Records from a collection
—————
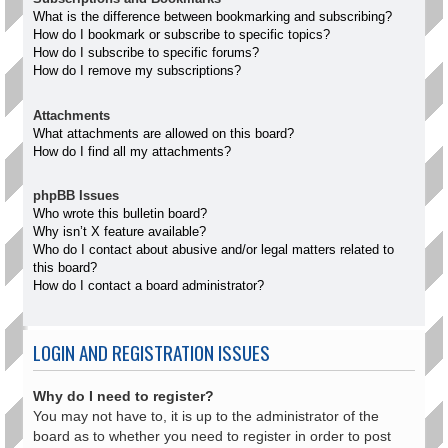
What is the difference between bookmarking and subscribing?
How do I bookmark or subscribe to specific topics?
How do I subscribe to specific forums?
How do I remove my subscriptions?
Attachments
What attachments are allowed on this board?
How do I find all my attachments?
phpBB Issues
Who wrote this bulletin board?
Why isn’t X feature available?
Who do I contact about abusive and/or legal matters related to
this board?
How do I contact a board administrator?
LOGIN AND REGISTRATION ISSUES
Why do I need to register?
You may not have to, it is up to the administrator of the
board as to whether you need to register in order to post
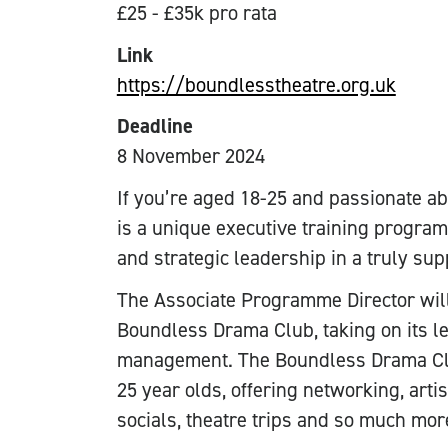
£25 - £35k pro rata
Link
https://boundlesstheatre.org.uk
Deadline
8 November 2024
If you’re aged 18-25 and passionate abo
is a unique executive training program
and strategic leadership in a truly su
The Associate Programme Director wil
Boundless Drama Club, taking on its le
management. The Boundless Drama Club
25 year olds, offering networking, artis
socials, theatre trips and so much mor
—————
▶ _How to complete this task_: Report each line above that includes the string "register".

▶ _Worked solution_:
Why do I need to register?
board as to whether you need to register in order to post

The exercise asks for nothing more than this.